I think Russell Brand is some sort of sexually inspired comic genius, and that My Booky Wook is a brilliantly written bit of navel-adoration. He was on NPR’s Fresh Air a few weeks ago, and it was replayed last night. It’s worth listening to the whole thing — the man tosses off epigrams and witticisms like no one’s business, and it is only after the torrent of words has gone by that you realise that what you thought was a half-conceived aside turns out to be a shard of devastating insight.

Like the moment when he remarks, after being caught out in a bit of a fib, that “I’m an unreliable observer of my own life.”

Or this extended riff on the meaning of heroin, which takes the kernel from Trainspotting’s famous “Choose Life” voiceover and makes a PhD thesis out of it:

Opium diminishes the significance of all else. If you’ve got heroin nothing else really matters. Everything comes in second.

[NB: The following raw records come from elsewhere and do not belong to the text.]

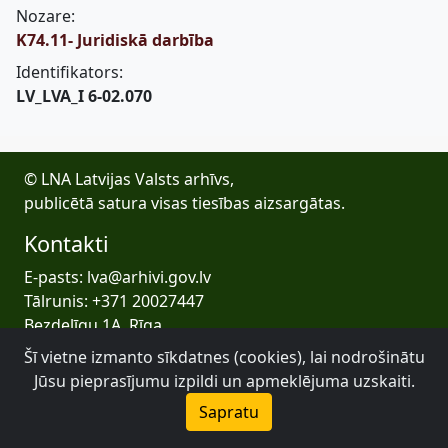
Nozare:
K74.11- Juridiskā darbība
Identifikators:
LV_LVA_I 6-02.070
© LNA Latvijas Valsts arhīvs,
publicētā satura visas tiesības aizsargātas.
Kontakti
E-pasts: lva@arhivi.gov.lv
Tālrunis: +371 20027447
Bezdelīgu 1A, Rīga
Latvijas Valsts arhīvs
Šī vietne izmanto sīkdatnes (cookies), lai nodrošinātu
Jūsu pieprasījumu izpildi un apmeklējuma uzskaiti.
Sapratu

I’ve often thought opiate addiction is the materialization of the abstract idea of need. Most of us have an idea that we’re missing something from out lives; for some of us it is God, for others it’s a new pair of shoes, or the success of a football team that we follow, or the craving for the embrace of an absent lover. But with heroin, once you’re addicted to it, those needs, that hole that I feel is in all of us doesn’t feel nameless, some unknowable entity, but the clearly material, definable, accessible drug that it heroin.